New tools are tempting. AI components are especially easy to shoehorn in because they feel innovative.
- The Systems Architect view: What problem does this solve? What’s the simplest alternative? What failure modes, security risks, operational burden, and vendor dependencies does it introduce?
- The goal: Avoid hype-driven architecture. If it doesn’t earn its place with measurable value, we don’t use it.
4) Where are the bottlenecks?
A system is only as fast as its slowest component.
- The Systems Architect view: If we hit 500 concurrent requests, will the DB pool exhaust? Will service-to-service latency create a “distributed monolith”?
- The goal: Identify the critical path and plan for pressure (caching, load balancing, queueing, async processing).
5) Will this scale?
Scaling isn’t just “add more servers.” It’s about the scaling efficiency of the architecture.
- The Systems Architect view: Where is state stored? If I double hardware, do I get double throughput — or hit a locked resource?
- The goal: Prefer horizontal scaling. Components should be replicable and replaceable without manual re-wiring.
6) What breaks, and how do we recover?
Failure is inevitable. Resilience is designed.
- The Systems Architect view: What are the likely failure modes (dependency outage, slow DB, bad deploy, malformed input, credential expiry)? What’s the blast radius? What is the rollback plan?
- The goal: Reduce downtime with graceful degradation, retries with backoff, circuit breakers where appropriate, and clear runbooks.
7) How secure is this system?
Security is not a feature you add at the end—it’s a system property.
- The Systems Architect view: Are we using least privilege? Are network boundaries tight in IaC? Are secrets stored and rotated properly?

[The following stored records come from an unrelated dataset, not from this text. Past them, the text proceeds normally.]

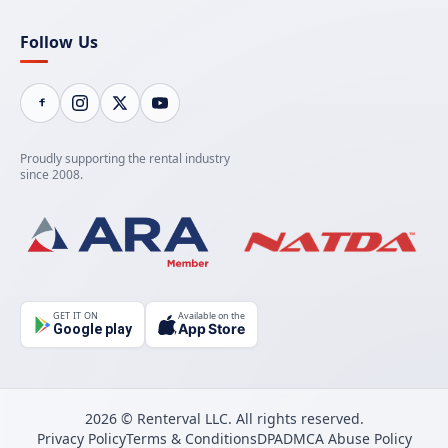
Follow Us
Proudly supporting the rental industry
since 2008.
GET IT ON
Available on the
App Store
Google play
2026 © Renterval LLC. All rights reserved.
Privacy Policy
Terms & Conditions
DPA
DMCA Abuse Policy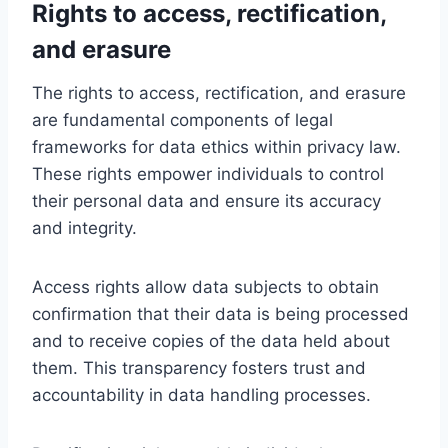
Rights to access, rectification,
and erasure
The rights to access, rectification, and erasure
are fundamental components of legal
frameworks for data ethics within privacy law.
These rights empower individuals to control
their personal data and ensure its accuracy
and integrity.
Access rights allow data subjects to obtain
confirmation that their data is being processed
and to receive copies of the data held about
them. This transparency fosters trust and
accountability in data handling processes.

- The goal: Security by design: protect data at rest and in transit from day one.
8) How do we monitor, operate, and maintain it?
If it breaks at 3 AM, the system must tell us why, not just that it broke.
- The Systems Architect view: Do we have correlation IDs? Structured logs? SLOs and alerts tied to user impact rather than noise?
- The goal: Reduce MTTR by making the system transparent, measurable, and operable.
Closing Thoughts
With these tools and principles, I’m ready to start designing systems that are scalable, efficient, and understandable. These choices are a strong starting point, but the real value is in how they’re applied to solve real problems.